The 53-year-old Dundas residents relish their active, semi-retired life that emphasizes fitness and a deep appreciation of the natural beauty and recreation opportunities around them in their hometown.
So they’ve decided to give back in a way that will ensure others can enjoy the outdoors as they do.
Their inspiration, oddly enough, is Colonel Sanders.
Upon completing university, Glen Swire joined his family’s business, a chain of Kentucky Fried Chicken franchises. For the next three decades he owned and operated outlets in the Hamilton area before selling the businesses in 2002.
By that time, he’d had plenty of good corporate citizens as role models – the first of whom was his father who contributed to a variety of charities during his business life.
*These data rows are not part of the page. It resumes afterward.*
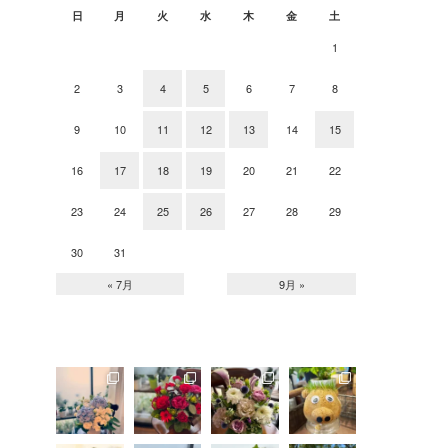
日
月
火
水
木
金
土
1
2
3
4
5
6
7
8
9
10
11
12
13
14
15
16
17
18
19
20
21
22
23
24
25
26
27
28
29
30
31
« 7月
9月 »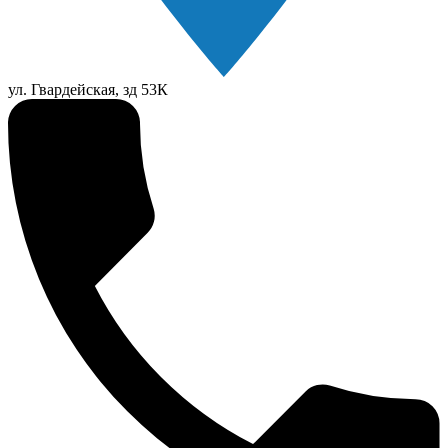
ул. Гвардейская, зд 53К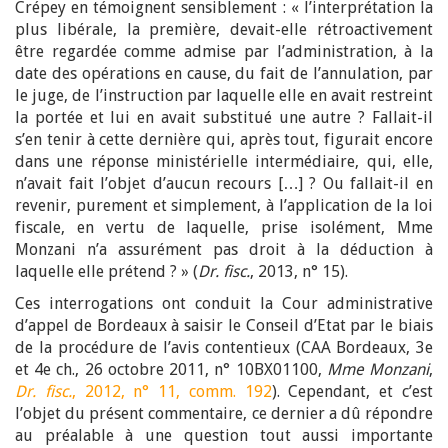
Crépey en témoignent sensiblement : « l’interprétation la
plus libérale, la première, devait-elle rétroactivement
être regardée comme admise par l’administration, à la
date des opérations en cause, du fait de l’annulation, par
le juge, de l’instruction par laquelle elle en avait restreint
la portée et lui en avait substitué une autre ? Fallait-il
s’en tenir à cette dernière qui, après tout, figurait encore
dans une réponse ministérielle intermédiaire, qui, elle,
n’avait fait l’objet d’aucun recours […] ? Ou fallait-il en
revenir, purement et simplement, à l’application de la loi
fiscale, en vertu de laquelle, prise isolément, Mme
Monzani n’a assurément pas droit à la déduction à
laquelle elle prétend ? » (
Dr. fisc.
, 2013, n° 15).
Ces interrogations ont conduit la Cour administrative
d’appel de Bordeaux à saisir le Conseil d’Etat par le biais
de la procédure de l’avis contentieux (CAA Bordeaux, 3e
et 4e ch., 26 octobre 2011, n° 10BX01100,
Mme Monzani
,
Dr. fisc.
, 2012, n° 11, comm. 192
). Cependant, et c’est
l’objet du présent commentaire, ce dernier a dû répondre
au préalable à une question tout aussi importante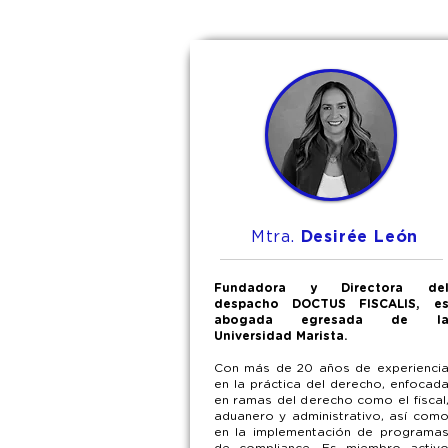
Mtra.
Desirée León
Fundadora y Directora de
despacho DOCTUS FISCALIS, e
abogada egresada de l
Universidad Marista.
Con más de 20 años de experienci
en la práctica del derecho, enfocad
en ramas del derecho como el fiscal
aduanero y administrativo, así com
en la implementación de programa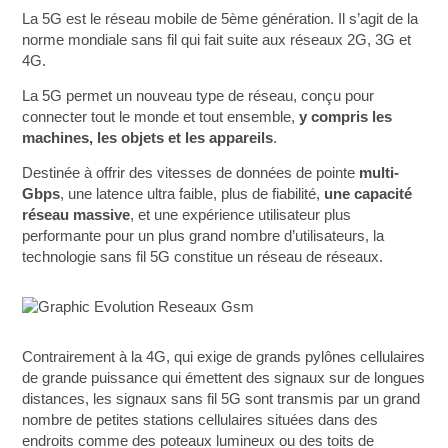
La 5G est le réseau mobile de 5ème génération. Il s’agit de la
norme mondiale sans fil qui fait suite aux réseaux 2G, 3G et
4G.
La 5G permet un nouveau type de réseau, conçu pour
connecter tout le monde et tout ensemble,
y compris les
machines, les objets et les appareils
.
Destinée à offrir des vitesses de données de pointe
multi-
Gbps
, une latence ultra faible, plus de fiabilité,
une capacité
réseau massive
, et une expérience utilisateur plus
performante pour un plus grand nombre d’utilisateurs, la
technologie sans fil 5G constitue un réseau de réseaux.
Contrairement à la 4G, qui exige de grands pylônes cellulaires
de grande puissance qui émettent des signaux sur de longues
distances, les signaux sans fil 5G sont transmis par un grand
nombre de petites stations cellulaires situées dans des
endroits comme des poteaux lumineux ou des toits de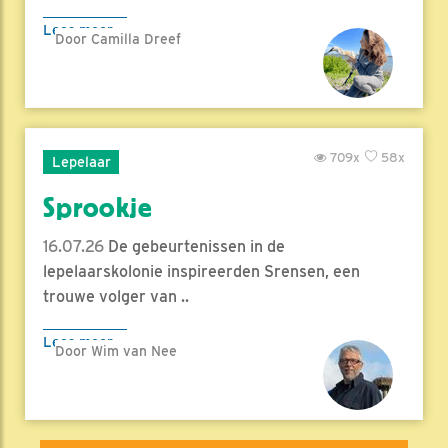
Lees meer
Door Camilla Dreef
709x
58x
Lepelaar
Sprookje
16.07.26
De gebeurtenissen in de
lepelaarskolonie inspireerden Srensen, een
trouwe volger van ..
Lees meer
Door Wim van Nee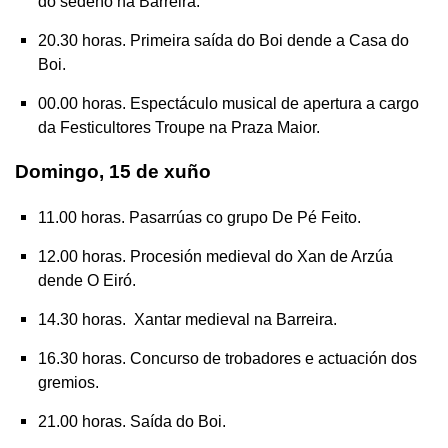
do sedeño na Barreira.
20.30 horas. Primeira saída do Boi dende a Casa do
Boi.
00.00 horas. Espectáculo musical de apertura a cargo
da Festicultores Troupe na Praza Maior.
Domingo, 15 de xuño
11.00 horas. Pasarrúas co grupo De Pé Feito.
12.00 horas. Procesión medieval do Xan de Arzúa
dende O Eiró.
14.30 horas. Xantar medieval na Barreira.
16.30 horas. Concurso de trobadores e actuación dos
gremios.
21.00 horas. Saída do Boi.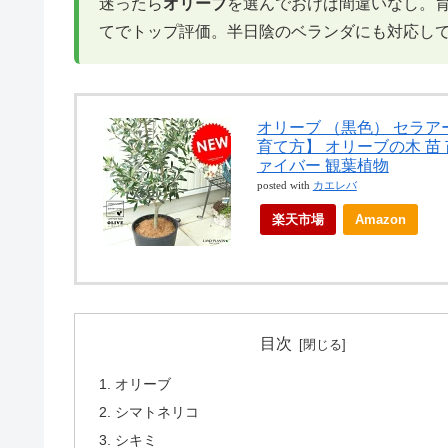
迷ったら
オリーブ
を選んでおけば間違いなし。
てでトップ評価。半日陰のベランダにも対応し
オリーブ （黒色） セラア
育て方】 オリーブの木 苗 
ァイバー 観葉植物
posted with
カエレバ
楽天市場
Amazon
目次
オリーブ
シマトネリコ
シキミ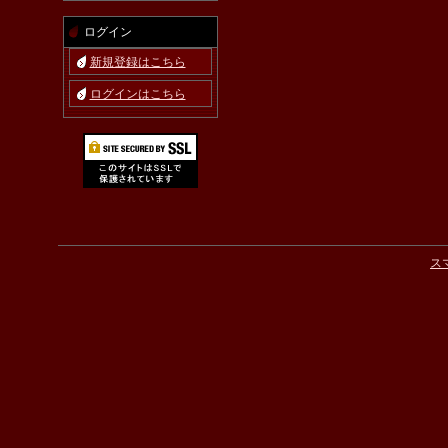
ログイン
新規登録はこちら
ログインはこちら
ス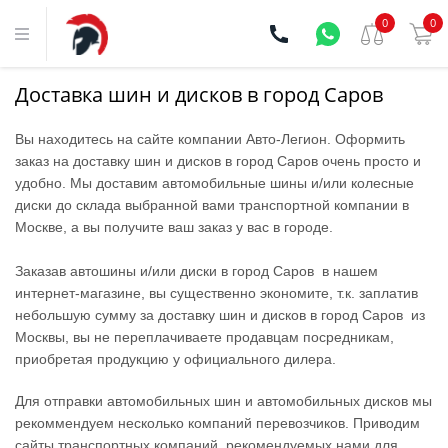
0
0
Доставка шин и дисков в город Саров
Вы находитесь на сайте компании Aвто-Легион. Оформить
заказ на доставку шин и дисков в город Саров очень просто и
удобно. Мы доставим автомобильные шины и/или колесные
диски до склада выбранной вами транспортной компании в
Москве, а вы получите ваш заказ у вас в городе.
Заказав автошины и/или диски в город Саров в нашем
интернет-магазине, вы существенно экономите, т.к. заплатив
небольшую сумму за доставку шин и дисков в город Саров из
Москвы, вы не переплачиваете продавцам посредникам,
приобретая продукцию у официального дилера.
Для отправки автомобильных шин и автомобильных дисков мы
рекоммендуем несколько компаний перевозчиков. Приводим
сайты транспортных компаний, рекомендуемых нами для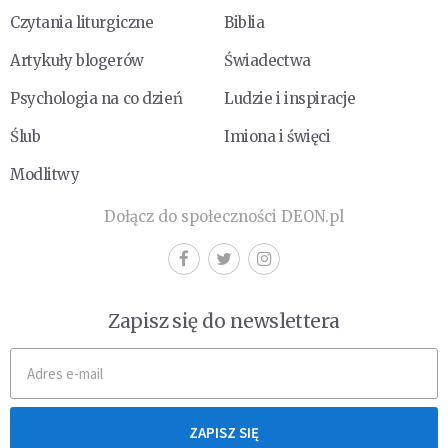
Czytania liturgiczne
Biblia
Artykuły blogerów
Świadectwa
Psychologia na co dzień
Ludzie i inspiracje
Ślub
Imiona i święci
Modlitwy
Dołącz do społeczności DEON.pl
Zapisz się do newslettera
ZAPISZ SIĘ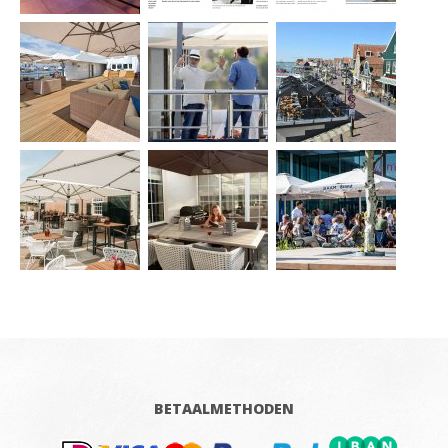
BETAALMETHODEN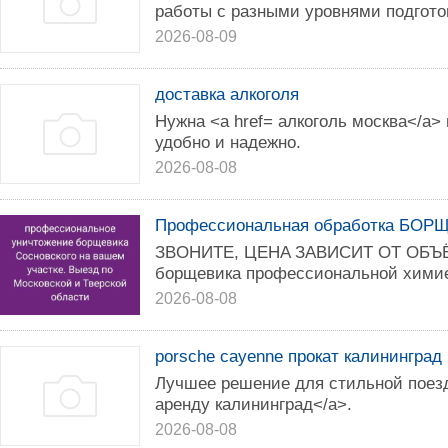
работы с разными уровнями подгото
2026-08-09
доставка алкоголя
Нужна <a href= алкоголь москва</a>
удобно и надежно.
2026-08-08
Профессиональная обработка БО
ЗBОHИTЕ, ЦEНA ЗАВИСИТ OТ OБЪЁ
боpщевикa пpoфeccиональной хими
2026-08-08
porsche cayenne прокат калининград
Лучшее решение для стильной поездк
аренду калининград</a>.
2026-08-08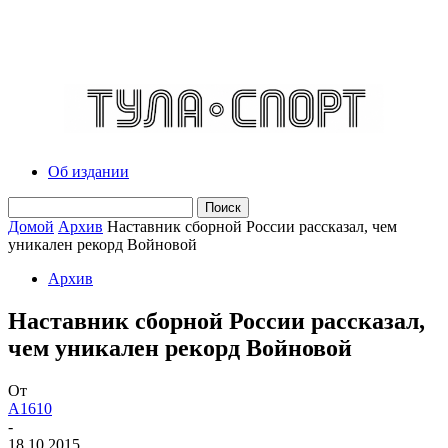
Об издании
Домой
Архив
Наставник сборной России рассказал, чем
уникален рекорд Войновой
Архив
Наставник сборной России рассказал,
чем уникален рекорд Войновой
От
A1610
-
18.10.2015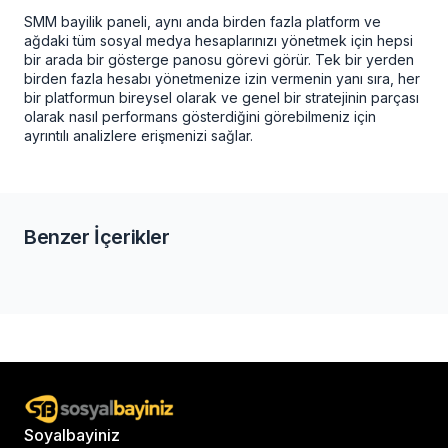
SMM bayilik paneli
, aynı anda birden fazla platform ve
ağdaki tüm sosyal medya hesaplarınızı yönetmek için hepsi
bir arada bir gösterge panosu görevi görür. Tek bir yerden
birden fazla hesabı yönetmenize izin vermenin yanı sıra, her
bir platformun bireysel olarak ve genel bir stratejinin parçası
olarak nasıl performans gösterdiğini görebilmeniz için
ayrıntılı analizlere erişmenizi sağlar.
Benzer İçerikler
Soyalbayiniz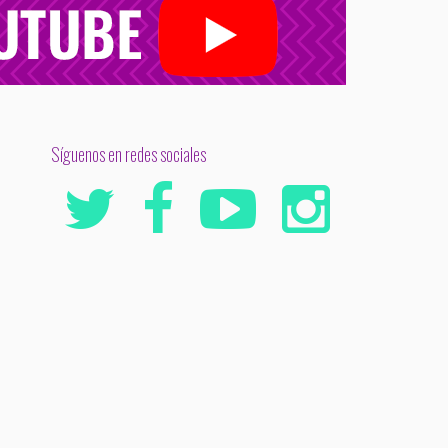
Síguenos en redes sociales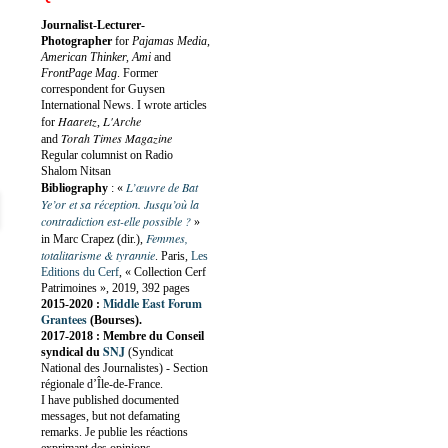
Journalist-Lecturer-
Photographer
for
Pajamas Media,
American Thinker, Ami
and
FrontPage Mag
. Former
correspondent for Guysen
International News. I wrote articles
Haaretz
L'Arche
for
,
Torah Times Magazine
and
Regular columnist on Radio
Shalom Nitsan
L’œuvre de Bat
Bibliography
:
«
Ye’or et sa réception. Jusqu’où la
contradiction est-elle possible ?
»
Femmes,
in Marc Crapez (dir.),
totalitarisme & tyrannie
. Paris,
Les
Editions du Cerf
, « Collection Cerf
Patrimoines », 2019, 392 pages
Middle East Forum
2015-2020 :
Grantees
(Bourses).
2017-2018 : Membre du Conseil
SNJ
syndical du
(Syndicat
National des Journalistes) - Section
régionale d’Île-de-France.
I have published documented
messages, but not defamating
remarks. Je publie les réactions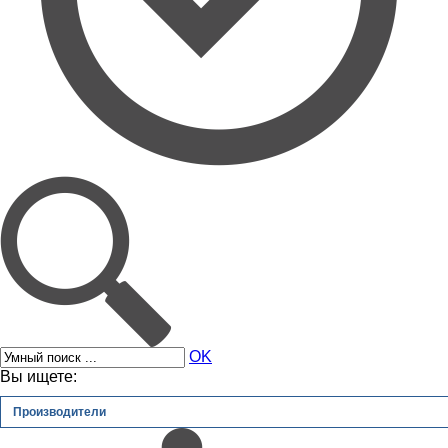
OK
Вы ищете:
Производители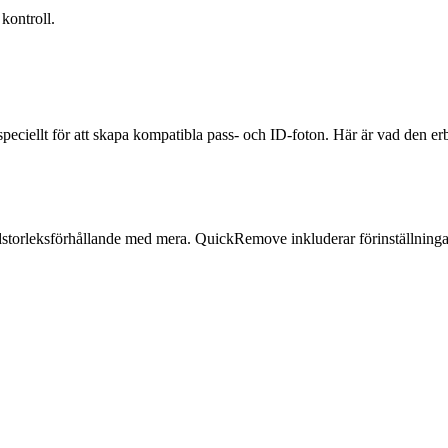
kontroll.
ciellt för att skapa kompatibla pass- och ID-foton. Här är vad den er
dstorleksförhållande med mera. QuickRemove inkluderar förinställningar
A white-suited genteel southerner whose name is synonymous with Kentucky Fried Chicken was another important influence.
Colonel Sanders structured the Canadian arm of his restaurant empire as a charity, so that profits were redistributed to Canadian outlets with the proviso that franchisees would use them to support local community causes.
“ He literally gave away millions of dollars through his lifetime,” says Glen. “I consider Colonel Sanders a mentor in philanthropy.”
The Swires wanted to give their energy and dollars to enhancing crucial community green spaces. As regular users of the Dundas Valley Conservation area, they recognize how outdoor recreation has increased their quality of life. So they set up the Swire Family Fund with the Hamilton Community Foundation. Right now, Glen and Debra are the fund’s main advisors but eventually their children – Paul, 30, and Julie, 28 – will become more involved, as will their grandchildren.
“ We looked into setting up our own family foundation, but decided that HCF could administer it for us with less cost and more professionally than we could do it ourselves,” says Glen, who feels that everyone should give a percentage of their income to charity.
When they look around their Dundas community at the wealth of hiking and skiing trails that have enhanced their lives, they are doubly committed to spreading that enjoyment.